Political Abduction -- Jayjay Burgos
From the column of Ellen Tordesillas:
Pray for Jayjay
What struck me in that Pieta-like picture of Edith Burgos holding the picture of her missing son was the close resemblance of Jonas Joseph (Jayjay) to his father Joe Burgos, press freedom crusader and founder of We Forum and Malaya.
A witness to the abduction of Jayjay surfaced the other night at ABS-CBN after he saw Edith appealing for help to find her son.
The witness who hid under the name “Randy” said he saw Jayjay eating alone at the Hapag-Kainan restaurant at the Ever Gotesco Mall on Commonwealth Avenue in Quezon City about 1 p.m. when four “bodyguard-looking” men approached him.
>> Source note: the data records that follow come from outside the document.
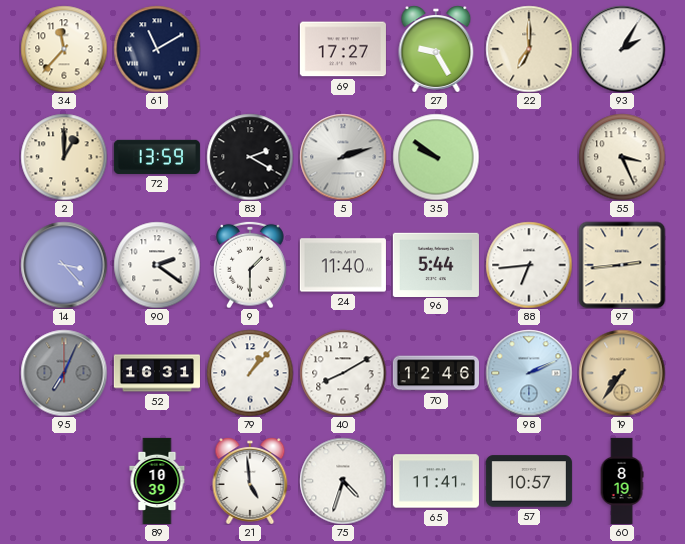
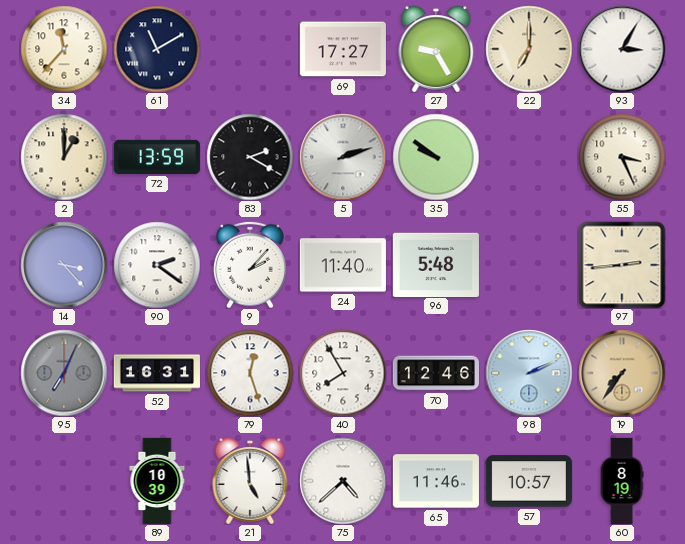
93: 2:05 -> 3:05
9: 1:30 -> 2:07
96: 5:44 -> 5:48
88: 6:44 -> none
79: 1:07 -> 12:27
40: 8:10 -> 7:55
75: 4:33 -> 4:38
65: 11:41 -> 11:46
At first, Randy said, one of guys put his hand on Jayjay shoulders. “Hinihimas-himas,” was Randy’s description. I can imagine that it was a hard massage that the bodyguard-looking guy was applying on Jayjay.
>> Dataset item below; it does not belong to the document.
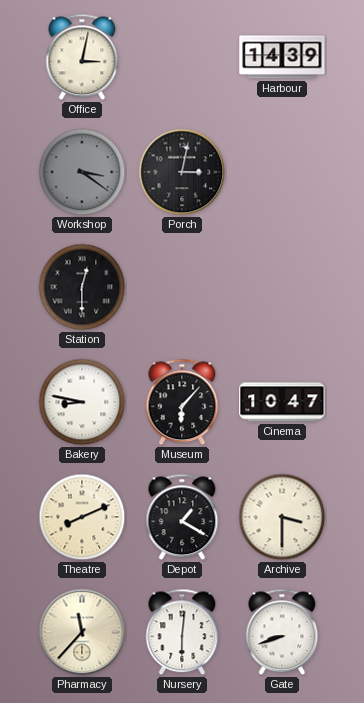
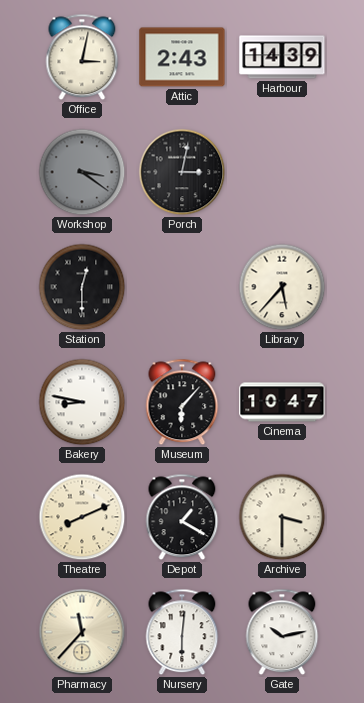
Attic: none -> 2:43
Library: none -> 5:37
Gate: 8:42 -> 10:13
Randy related that all of a sudden the burly men pulled Jayjay from his seat and forcefully brought him out of the mall. Jayjay was shouting, “Tulungan nyo ako! Dinudukot ako! Aktibista ako!” (Help me! I’m being abducted! I’m an activist!)
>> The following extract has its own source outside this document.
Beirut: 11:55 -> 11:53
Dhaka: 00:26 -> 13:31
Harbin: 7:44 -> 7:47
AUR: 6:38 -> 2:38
Randy said nobody dared help Jayjay. “Then everything went back to normal in the mall,” he said.
What Jayjay did, shouting and asking for help, is one of the tips in “staying alive” for journalists and activists in these dangerous times.
A former colleague in Malaya last night texted me they have information that it was elements of ISAFP (Intelligence Service of the Armed Forces of the Philippines) that abducted Jayjay. “Please pray,” she said.
I’m praying that Jayjay, married and a father to a one-year old baby, be given the strength to survive what he is going through. I’m also praying that God touch the conscience of his abductors and stop their malevolent operation.
An agriculture graduate of Benguet State University, Jayjay is a member of Alyansa ng Magbubukid, a chapter of militant peasant organization Kilusang Magbubukid ng Pilipinas (KMP), which is in the watchlist of the military.
The morning before he was abducted Jayjay conducted a seminar on organic farming.
It’s easy to imagine where Jayjay got his interest in agriculture and concern for the plight of the disadvantaged. After retiring from journalism, Joe Burgos took up farming in Bulacan.
I can’t remember particularly Jayjay when he was much younger. He is 36 years old now so he must have been 13 years old when he and his brothers and sister would do summer work in Malaya as copy boys or proofreaders while we were pushing the limits of press freedom under a dictatorship.
He must have been 11 years old when his father, grandfather, uncle, and friends of his father who were columnists of We Forum, Malaya’s sister-publication, were arrested and jailed in December 1982 for publishing stories critical of Ferdinand Marcos, especially about his fake war medals which US publications picked up three years later.
Jayjay was just six years old when his father decided that he would not allow martial law to curtail his right to inform the public about the truth. We Forum’s first issue came out on May 1, 1977. That marked the birth of the alternative press.
Tapping 18 campus editors as correspondents, Joe gave the Filipino public stories that would not see print in the mainstream newspapers. On the day the first copies of We Forum hit the streets, the Metrocom (Metropolitan Command of the Philippine Constabulary) arrested three of the student editors covering the Labor Day rally.
That was exactly 30 years ago. Today, the life of the son of a man who helped regain our freedom is in peril under the custody of unidentified elements of repression. It’s as if nothing has changed.
From where he is now, Joe Burgos must be in grief.